B. DEFENDANTS ARE GUILTY OF FRAUD

As a general rule, all promises, warranties and representations made prior to the contract are deemed merged therein (Strauss v Levitt & Sons, 244 App Div 739). To maintain an action based on fraudulent representation whether it be for the rescission of the contract or, as here, in tort for damages, it is sufficient to show that defendant knowingly uttered a falsehood intending to deprive plaintiff of a benefit, and that plaintiff was thereby deceived and damaged. (See Brackett v Griswold, 112 NY 454; Hadcock v Osmer, 153 NY 604; 1 Harper and James, Law of Torts, § 7.1, pp 527-528.) The essential constituents of an action for fraud are fixed as representation of a material existing fact, falsity, scienter, deception and injury (Arthur v Griswold, 55 NY 400; see, also, Sabo v Delman, 3 NY2d 155). Accordingly, one who fraudulently makes a misrepresentation of intention for the purpose of inducing another to act or refrain from acting in reliance thereon in a business transaction is liable for the harm caused by the other’s justifiable reliance upon the misrepresentation. (Channel Master Corp. v Aluminum Ltd. Sales, 4 NY2d 403.) One who has perpetrated fraud upon another may not in the very instrument by means of which it was perpetrated contract with him for immunity against such actions (Bridger v Goldsmith, 143 NY 424). The “merger” clause contained in the agreement between the parties may not be invoked to preclude proof of fraudulent representations. Parties may not perpetrate a fraud with immunity and deprive his victim of redress by including a merger clause in the agreement. (See Sabo v Delman, supra; Tyler Realties v Roper, 17 Misc 2d 765.)

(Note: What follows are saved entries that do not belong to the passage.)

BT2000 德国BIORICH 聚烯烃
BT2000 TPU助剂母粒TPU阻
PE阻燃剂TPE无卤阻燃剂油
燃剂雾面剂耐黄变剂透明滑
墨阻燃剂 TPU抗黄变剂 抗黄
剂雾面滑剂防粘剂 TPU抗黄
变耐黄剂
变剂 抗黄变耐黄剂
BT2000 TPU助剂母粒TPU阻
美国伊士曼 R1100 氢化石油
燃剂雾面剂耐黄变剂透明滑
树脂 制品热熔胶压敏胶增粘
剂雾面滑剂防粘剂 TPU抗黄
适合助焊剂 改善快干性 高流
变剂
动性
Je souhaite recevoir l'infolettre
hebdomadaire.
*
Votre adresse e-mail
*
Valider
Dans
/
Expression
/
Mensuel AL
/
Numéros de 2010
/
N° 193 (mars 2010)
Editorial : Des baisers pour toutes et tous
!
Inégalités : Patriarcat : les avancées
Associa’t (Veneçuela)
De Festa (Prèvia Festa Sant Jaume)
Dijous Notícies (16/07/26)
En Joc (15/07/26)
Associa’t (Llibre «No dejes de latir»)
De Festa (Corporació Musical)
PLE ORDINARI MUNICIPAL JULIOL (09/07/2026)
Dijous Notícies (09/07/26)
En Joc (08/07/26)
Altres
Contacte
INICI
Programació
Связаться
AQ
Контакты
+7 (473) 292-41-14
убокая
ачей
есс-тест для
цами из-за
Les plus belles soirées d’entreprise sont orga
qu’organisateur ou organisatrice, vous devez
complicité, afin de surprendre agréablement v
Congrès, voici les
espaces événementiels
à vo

Generally speaking, a landowner may erect a structure on his own land for the express purpose of shutting out the light and air from the adjoining land without being liable to an action therefor. (Radcliff's Executors v Mayor of Brooklyn, 4 NY 195.) A person may erect any structure on his property which is not per se a nuisance although it injures another and is of no substantial benefit or value to himself and the fact that he was actuated by malice or a *791desire to annoy is immaterial and cannot be inquired into, usually, by a court. (See 1 NY Jur 2d, Adjoining Land Owners, § 59.) However, easements of light, air and view may be created by express grant and such grants have been upheld in New York. (Irving Trust Co. v Anahma Realty Corp., 281 NY 798.) General rules of construction applicable in other cases involving deeds and other instruments in writing are applicable to express easements of light, air and view; the language of the agreement or deed would be interpreted in the light of the intention or purpose of the parties and of the conditions existing when it was made. (Irving Trust Co. v Anahma Realty Corp., 285 NY 416.)

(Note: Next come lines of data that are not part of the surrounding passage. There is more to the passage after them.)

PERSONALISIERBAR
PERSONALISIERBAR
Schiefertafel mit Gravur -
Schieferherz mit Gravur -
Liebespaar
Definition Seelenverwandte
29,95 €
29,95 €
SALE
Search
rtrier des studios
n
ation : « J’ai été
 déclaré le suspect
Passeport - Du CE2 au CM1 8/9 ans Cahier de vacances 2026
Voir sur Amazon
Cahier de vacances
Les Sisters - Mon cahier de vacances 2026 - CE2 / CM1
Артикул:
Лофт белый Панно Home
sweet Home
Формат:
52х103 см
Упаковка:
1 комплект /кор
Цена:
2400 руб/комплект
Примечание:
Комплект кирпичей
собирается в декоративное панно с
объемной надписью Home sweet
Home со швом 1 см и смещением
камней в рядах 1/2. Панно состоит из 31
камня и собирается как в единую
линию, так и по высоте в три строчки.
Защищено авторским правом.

However, as to the measure of damages, it is well established that damages may be granted in lieu of equitable relief “where the granting of equitable relief appears to be impossible or impracticable”. (Doyle v Allstate Ins. Co., 1 NY2d 439, 443; Valentine v Richardt, 126 NY 272; Calhoun v Millard, 121 NY 69.) Here, however, equitable relief is being granted by the court’s directing defendants to remove said cottage from Lot No. 3. Furthermore, under this theory the court will not award damages for lost income. The measure of damages for fraud is “indemnity for the actual pecuniary loss sustained as the direct result of the wrong”. (Reno v Bull, 226 NY 546, 553.) In cases such as the instant one, lost profit or expected profit are not properly considered as elements of damages. (Sager v Friedman, 270 NY 472; Foster v Di Paolo, 236 NY 132.) Accordingly, while defendants are guilty of fraud, the court is not able to award damages under this theory.

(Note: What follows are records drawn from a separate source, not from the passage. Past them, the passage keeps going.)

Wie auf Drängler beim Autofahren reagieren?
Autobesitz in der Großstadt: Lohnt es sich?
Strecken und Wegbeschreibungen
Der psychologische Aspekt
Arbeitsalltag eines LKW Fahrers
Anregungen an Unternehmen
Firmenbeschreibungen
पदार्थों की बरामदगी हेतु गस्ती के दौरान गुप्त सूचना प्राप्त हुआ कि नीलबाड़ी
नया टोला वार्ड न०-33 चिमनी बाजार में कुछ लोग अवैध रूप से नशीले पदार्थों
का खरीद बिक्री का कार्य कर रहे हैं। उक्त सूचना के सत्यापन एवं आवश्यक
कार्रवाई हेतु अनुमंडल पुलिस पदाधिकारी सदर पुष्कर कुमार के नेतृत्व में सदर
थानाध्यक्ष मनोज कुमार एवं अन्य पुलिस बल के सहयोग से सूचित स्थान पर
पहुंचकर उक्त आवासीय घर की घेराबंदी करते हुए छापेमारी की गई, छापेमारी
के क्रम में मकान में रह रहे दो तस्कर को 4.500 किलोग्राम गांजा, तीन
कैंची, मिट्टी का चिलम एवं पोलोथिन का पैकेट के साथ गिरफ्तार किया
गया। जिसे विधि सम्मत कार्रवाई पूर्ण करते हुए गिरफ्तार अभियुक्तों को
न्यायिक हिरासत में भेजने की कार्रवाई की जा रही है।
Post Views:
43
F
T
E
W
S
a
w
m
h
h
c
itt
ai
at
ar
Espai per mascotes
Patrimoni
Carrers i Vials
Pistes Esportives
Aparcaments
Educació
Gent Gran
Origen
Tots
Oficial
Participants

C. DEFENDANTS ARE GUILTY OF MAINTAINING A PRIVATE NUISANCE AND PLAINTIFFS ARE ENTITLED TO RECOVER FOR DEFENDANTS’ VIOLATION OF THE TOWN OF EAST, HAMPTON ORDINANCES

Nuisance was defined by the Court of Appeals in Little Joseph Realty v Town of Babylon, 41 NY2d 738, 744-745) as follows: “Nuisance is based upon the maxim that ‘a man shall not use his property so as to harm another’ (Joyce, Law of Nuisance, p 45; see, also, Copart Inds. v Consolidated Edison Co., 41 NY2d 564). It traditionally required that, after a balancing of risk-utility considerations, the gravity of the harm to a plaintiff be found to outweigh the *792social usefulness of a defendant’s activity. (Prosser, Law of Torts [4th ed], p 581; see, also, Restatement, Torts 2d [Tent Draft No. 18], § 826, pp 3-4; Wade, Environmental Protection, The Common Law of Nuisance, 8 Forum 165, 171).”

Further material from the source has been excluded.